What is needed |
Look through the records below for the word "magasins". Report how many lines have it, and only that number.

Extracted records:

------------------------------------------------

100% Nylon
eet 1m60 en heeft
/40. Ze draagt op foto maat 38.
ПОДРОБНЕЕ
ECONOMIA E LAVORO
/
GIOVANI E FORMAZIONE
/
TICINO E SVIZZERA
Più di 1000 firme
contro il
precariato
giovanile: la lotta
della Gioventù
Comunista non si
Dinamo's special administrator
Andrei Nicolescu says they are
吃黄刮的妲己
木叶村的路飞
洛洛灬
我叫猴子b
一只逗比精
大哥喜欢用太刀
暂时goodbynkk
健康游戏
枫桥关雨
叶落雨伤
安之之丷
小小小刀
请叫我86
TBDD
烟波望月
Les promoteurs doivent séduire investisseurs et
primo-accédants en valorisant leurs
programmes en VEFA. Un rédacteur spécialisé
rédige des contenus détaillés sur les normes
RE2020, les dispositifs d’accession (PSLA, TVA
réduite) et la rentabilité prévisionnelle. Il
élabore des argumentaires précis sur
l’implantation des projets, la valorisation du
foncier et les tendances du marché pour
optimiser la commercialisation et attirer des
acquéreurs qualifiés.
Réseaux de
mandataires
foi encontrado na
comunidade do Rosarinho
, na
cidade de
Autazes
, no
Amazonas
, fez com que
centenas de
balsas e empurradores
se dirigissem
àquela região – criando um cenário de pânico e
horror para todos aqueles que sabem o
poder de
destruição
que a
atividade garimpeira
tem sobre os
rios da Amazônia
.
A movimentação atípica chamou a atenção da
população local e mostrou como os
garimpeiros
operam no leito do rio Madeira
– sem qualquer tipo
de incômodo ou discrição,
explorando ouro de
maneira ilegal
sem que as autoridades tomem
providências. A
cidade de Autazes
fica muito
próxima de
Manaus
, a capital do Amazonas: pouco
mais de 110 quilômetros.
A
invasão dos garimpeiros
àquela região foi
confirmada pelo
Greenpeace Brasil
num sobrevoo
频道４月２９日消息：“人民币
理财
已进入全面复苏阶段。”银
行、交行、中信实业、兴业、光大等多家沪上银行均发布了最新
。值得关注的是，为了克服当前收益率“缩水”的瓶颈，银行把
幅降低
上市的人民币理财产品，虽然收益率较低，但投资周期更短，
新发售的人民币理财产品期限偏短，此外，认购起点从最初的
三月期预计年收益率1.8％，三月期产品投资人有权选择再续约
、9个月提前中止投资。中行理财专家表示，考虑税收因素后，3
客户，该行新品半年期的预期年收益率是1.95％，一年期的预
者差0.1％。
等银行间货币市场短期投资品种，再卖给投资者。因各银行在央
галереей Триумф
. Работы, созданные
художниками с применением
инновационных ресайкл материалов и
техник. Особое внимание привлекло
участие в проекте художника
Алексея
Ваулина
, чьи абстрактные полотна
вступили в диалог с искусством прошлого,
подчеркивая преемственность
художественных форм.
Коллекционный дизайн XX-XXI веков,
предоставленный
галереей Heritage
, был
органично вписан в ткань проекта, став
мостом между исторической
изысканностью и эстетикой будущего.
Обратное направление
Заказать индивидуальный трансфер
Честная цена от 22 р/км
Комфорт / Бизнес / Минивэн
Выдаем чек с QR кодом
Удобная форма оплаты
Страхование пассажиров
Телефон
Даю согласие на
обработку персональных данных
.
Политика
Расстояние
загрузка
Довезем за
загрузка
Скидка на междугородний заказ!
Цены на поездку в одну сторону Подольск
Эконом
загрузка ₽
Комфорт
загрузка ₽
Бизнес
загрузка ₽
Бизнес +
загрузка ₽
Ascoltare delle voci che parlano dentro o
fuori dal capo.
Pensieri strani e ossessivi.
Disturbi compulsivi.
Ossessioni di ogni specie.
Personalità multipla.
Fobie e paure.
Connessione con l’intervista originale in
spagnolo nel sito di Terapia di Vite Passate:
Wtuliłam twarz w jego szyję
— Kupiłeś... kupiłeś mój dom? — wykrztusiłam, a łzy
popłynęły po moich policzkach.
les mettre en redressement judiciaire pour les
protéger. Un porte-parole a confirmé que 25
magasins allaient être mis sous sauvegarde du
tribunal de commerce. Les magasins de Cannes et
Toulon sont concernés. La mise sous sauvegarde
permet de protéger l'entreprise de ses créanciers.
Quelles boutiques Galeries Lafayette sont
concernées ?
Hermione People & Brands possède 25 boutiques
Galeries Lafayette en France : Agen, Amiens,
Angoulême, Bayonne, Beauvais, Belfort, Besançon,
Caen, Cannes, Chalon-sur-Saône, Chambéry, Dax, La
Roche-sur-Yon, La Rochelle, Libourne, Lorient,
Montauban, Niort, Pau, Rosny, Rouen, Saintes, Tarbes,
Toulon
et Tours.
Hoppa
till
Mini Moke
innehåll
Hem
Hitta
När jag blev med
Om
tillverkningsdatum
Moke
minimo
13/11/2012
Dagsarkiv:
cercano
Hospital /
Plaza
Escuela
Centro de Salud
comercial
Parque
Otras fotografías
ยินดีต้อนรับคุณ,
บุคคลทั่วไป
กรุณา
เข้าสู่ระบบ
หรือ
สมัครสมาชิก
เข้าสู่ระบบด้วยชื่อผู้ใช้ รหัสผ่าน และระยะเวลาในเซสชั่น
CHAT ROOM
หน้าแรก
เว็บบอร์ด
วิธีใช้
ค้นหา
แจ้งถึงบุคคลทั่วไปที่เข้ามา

------------------------------------------------

Final answer |
2